Leon está claramente no auge da crise da meia-idade, com o carro Porsche e o relógio Hamilton sendo brindes mortos. O que você está compensando, Leon? Você não tem nada com que se preocupar. Seu carro sofisticado e seu relógio não definem você. De qualquer forma, ele agora tem uma machadinha, que basicamente substitui a faca.

Assim como a faca, ela pode ser usada para desviar, desviar e parar motosserras e, claro, também possui uma estatística de durabilidade. Mas, ao contrário da faca, ela não quebra nem exige uma visita ao comerciante para conserto. Em vez disso, Leon tem um bloco de amolar no bolso para colocar a coisa de volta em forma – ao custo de ter certeza de fazer isso na hora certa – mais ou menos como em Lies of P. Ainda há algumas questões em torno disso, no entanto. Primeiro, parece que afiá-lo não depende de recursos.

Pelo menos, ao olhar para o espaço de inventário de Leon, não há nenhum item discernível que corresponda a um bloco de afiar, potencialmente implicando que Leon pode continuar atacando um inimigo com essa coisa, desde que encontre um canto seguro para mantê-la afiada. Isso também significa que Leon provavelmente não pegará nenhuma faca adicional para ajudá-lo em uma situação difícil, como fez em Resident Evil 4 Remake – mas essa é uma mecânica que ainda existe para Grace. A machadinha também possui eliminações personalizadas e – com base no que coletamos do inventário de Leon – dois slots atualizáveis.

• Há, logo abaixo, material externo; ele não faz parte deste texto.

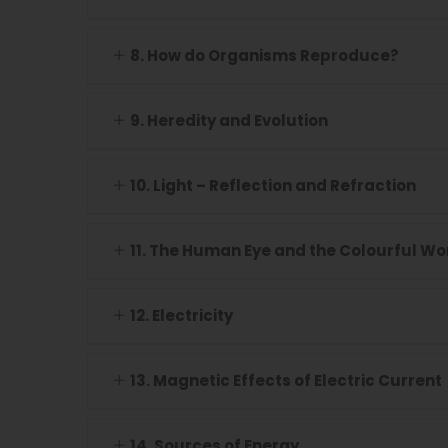
8. How do Organisms Reproduce?
9. Heredity and Evolution
10. Light – Reflection and Refraction
11. The Human Eye and the Colourful Wo
12. Electricity
13. Magnetic Effects of Electric Current
14. Sources of Energy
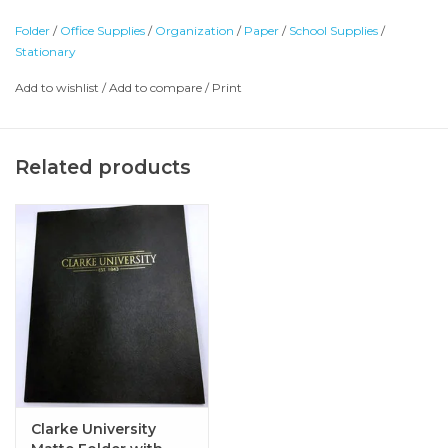
Folder
/
Office Supplies
/
Organization
/
Paper
/
School Supplies
/
Stationary
Add to wishlist
/
Add to compare
/
Print
Related products
Clarke University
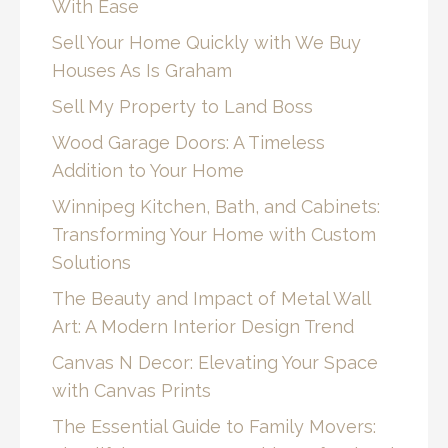
With Ease
Sell Your Home Quickly with We Buy
Houses As Is Graham
Sell My Property to Land Boss
Wood Garage Doors: A Timeless
Addition to Your Home
Winnipeg Kitchen, Bath, and Cabinets:
Transforming Your Home with Custom
Solutions
The Beauty and Impact of Metal Wall
Art: A Modern Interior Design Trend
Canvas N Decor: Elevating Your Space
with Canvas Prints
The Essential Guide to Family Movers:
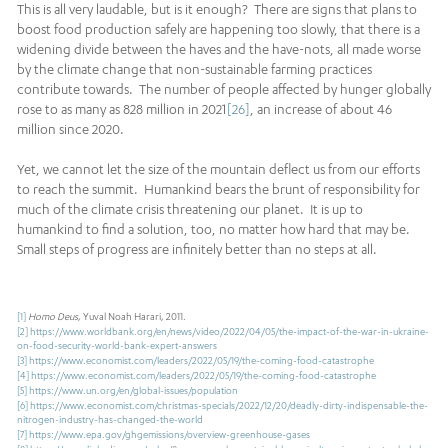
This is all very laudable, but is it enough? There are signs that plans to
boost food production safely are happening too slowly, that there is a
widening divide between the haves and the have-nots, all made worse
by the climate change that non-sustainable farming practices
contribute towards. The number of people affected by hunger globally
rose to as many as 828 million in 2021
[26]
, an increase of about 46
million since 2020.
Yet, we cannot let the size of the mountain deflect us from our efforts
to reach the summit. Humankind bears the brunt of responsibility for
much of the climate crisis threatening our planet. It is up to
humankind to find a solution, too, no matter how hard that may be.
Small steps of progress are infinitely better than no steps at all.
[1]
Homo Deus
, Yuval Noah Harari, 2011.
[2]
https://www.worldbank.org/en/news/video/2022/04/05/the-impact-of-the-war-in-ukraine-
on-food-security-world-bank-expert-answers
[3]
https://www.economist.com/leaders/2022/05/19/the-coming-food-catastrophe
[4]
https://www.economist.com/leaders/2022/05/19/the-coming-food-catastrophe
[5]
https://www.un.org/en/global-issues/population
[6]
https://www.economist.com/christmas-specials/2022/12/20/deadly-dirty-indispensable-the-
nitrogen-industry-has-changed-the-world
[7]
https://www.epa.gov/ghgemissions/overview-greenhouse-gases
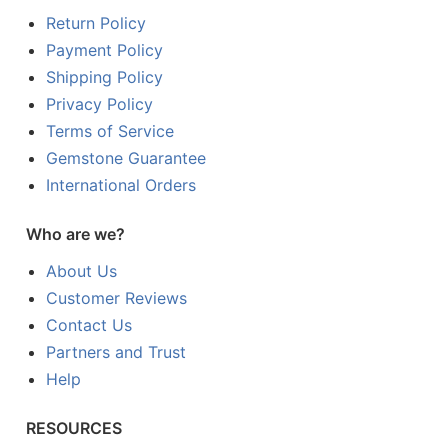
Return Policy
Payment Policy
Shipping Policy
Privacy Policy
Terms of Service
Gemstone Guarantee
International Orders
Who are we?
About Us
Customer Reviews
Contact Us
Partners and Trust
Help
RESOURCES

O que isso implicará, o tempo dirá.

Homem serra elétrica

É isso mesmo, Leon pode finalmente tirar a motosserra das mãos de um inimigo e usá-la para causar um caos histérico. É uma opção poderosa, mas ainda há um elemento de risco/recompensa em usá-la. Para começar, quando um zumbi a deixa cair, a motosserra gira descontroladamente e pode prejudicar Leon e seus inimigos até diminuir a velocidade. No entanto, torna-se uma corrida para Leon agarrá-lo antes que outro zumbi o faça. Hilariamente, houve até um momento em que atiramos nos pés de um zumbi enquanto ele segurava uma serra elétrica, apenas para eles caírem e serem arrastados pelo chão com ela.

Nem sempre é uma morte com um tiro também, já que acertar um zumbi com uma serra elétrica pode fazer com que ele cambaleie e fique preso no peito. Por último, a motosserra atua na progressão de nível, atuando como uma chave para serrar portas gradeadas. Isso quebrará a motosserra no processo, evitando que Leon a leve para qualquer lugar.

A primeira nova campanha de Leon em 14 anos

Isso é meio selvagem, certo? Embora tenhamos visto muito Leon nos últimos sete anos, Resident Evil Requiem é o primeiro novo enredo de Leon – nos jogos – desde Resident Evil 6. Requiem também é a ponte oficial entre os remakes para a série principal moderna. Isso o torna uma espécie de trilogia para o ícone, após sua estreia como policial novato, sua evolução para um agente do governo que dá chutes e seu papel atual como um veterano agente antibioterrorista.

Para recapitular, você pode assistir a um vídeo de todas essas mudanças aqui.